Pi Day is an unofficial holiday commemorating the mathematical constant π (pi). Pi Day is celebrated on March 14 (or 3/14 in month/day date format). But today is also Pi day. July 22nd (or 22/7 in day/month date format) and the fraction 22⁄7 has a value of 3.142857. This has the same first three digits as pi… So yes, you do have to dig around to find it but the reasoning is there. The elusive little man, Constant π, actually gets commemorated on two separate days of the year.
Pi is a mathematical constant that represents the ratio of the circumference of a circle to its diameter. It has been represented by the Greek letter π since the mid-18th century. Pi is an irrational number. An irrational number is a real number that cannot be expressed as a ratio a/b, where a and b are integers, with b non-zero. Therefore it is not a ratio-nal number. 22/7 is just an approximation (hence why today is called Pi Approximation Day in the USA). Pi’s decimal representation never ends and never repeats, and any fraction will reflect only an approximation.
You could argue that the approximation to two decimal points is a pretty rough one, especially considering that NASA’s calculations involve Pi to 15 or 16 decimal points. Akira Haraguchi set the world record in 2006 for memorizing and reciting the most digits of Pi (1000,000 digits in 16 hours).

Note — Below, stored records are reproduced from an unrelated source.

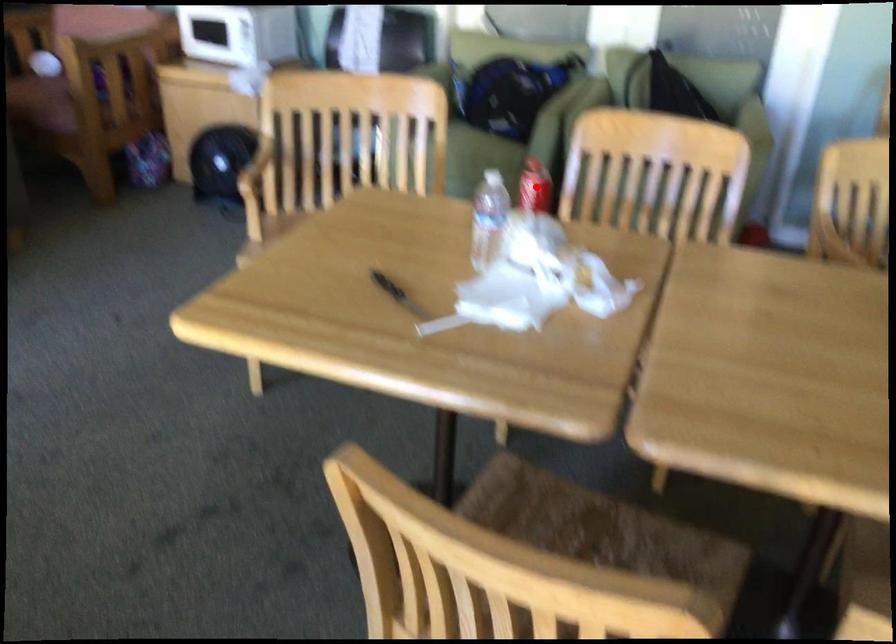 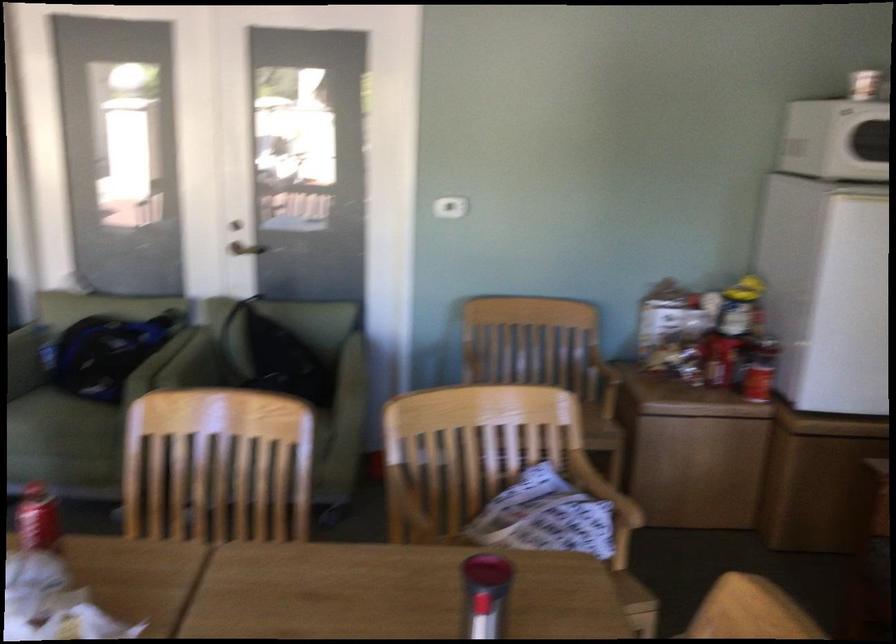 Question: I am providing you with two images of the same scene from different viewpoints. Image1 has a red point marked. In image2, the corresponding 3D location appears at what relative position? Reply with the corresponding letter.

Choices:
 (A) Closer
 (B) Farther

Answer: (A) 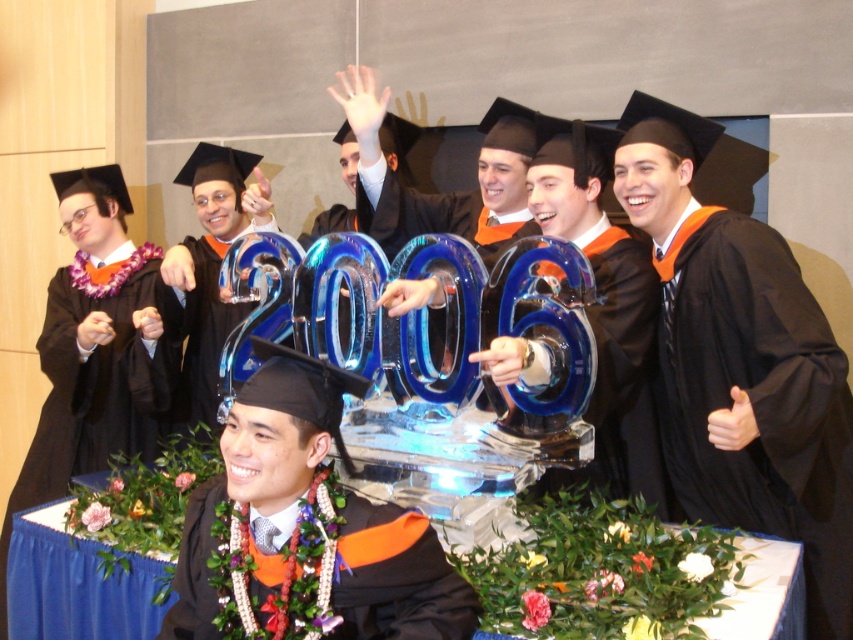 Question: Does black matte gown at center appear under matte black graduation gown at center?

Choices:
 (A) no
 (B) yes

Answer: (B)

Question: Which object appears closest to the camera in this image?

Choices:
 (A) black matte graduation robe at right
 (B) matte black graduation gown at center
 (C) black matte gown at center
 (D) matte black graduation robe at center

Answer: (A)

Question: Which point is closer to the camera taking this photo?

Choices:
 (A) (721, 276)
 (B) (421, 628)
 (C) (634, 449)

Answer: (B)

Question: Considering the relative positions of matte black graduation gown at center and matte black graduation gown at lower center in the image provided, where is matte black graduation gown at center located with respect to matte black graduation gown at lower center?

Choices:
 (A) below
 (B) above

Answer: (B)

Question: Estimate the real-world distances between objects in this image. Which object is farther from the matte black graduation robe at center?

Choices:
 (A) black matte graduation robe at right
 (B) black matte gown at center
 (C) matte black graduation gown at lower center

Answer: (A)

Question: From the image, what is the correct spatial relationship of black matte gown at center in relation to matte black graduation gown at center?

Choices:
 (A) above
 (B) below

Answer: (B)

In 2010, one researcher calculated the 2,000,000,000,000,000th digit of the mathematical constant pi – and a few digits either side of it. Nicholas Sze used Yahoo’s cloud computing technology to more than double the previous record. It took 23 days on 1,000 of Yahoo’s computers. On a standard PC, the calculation would have taken 500 years.
You can experiment yourself to see how far you get beyond the decimal point in your calculations by dividing 22 by 7.
Still think the three correct digits is really worth celebrating? I say hell yes! Pi anyone?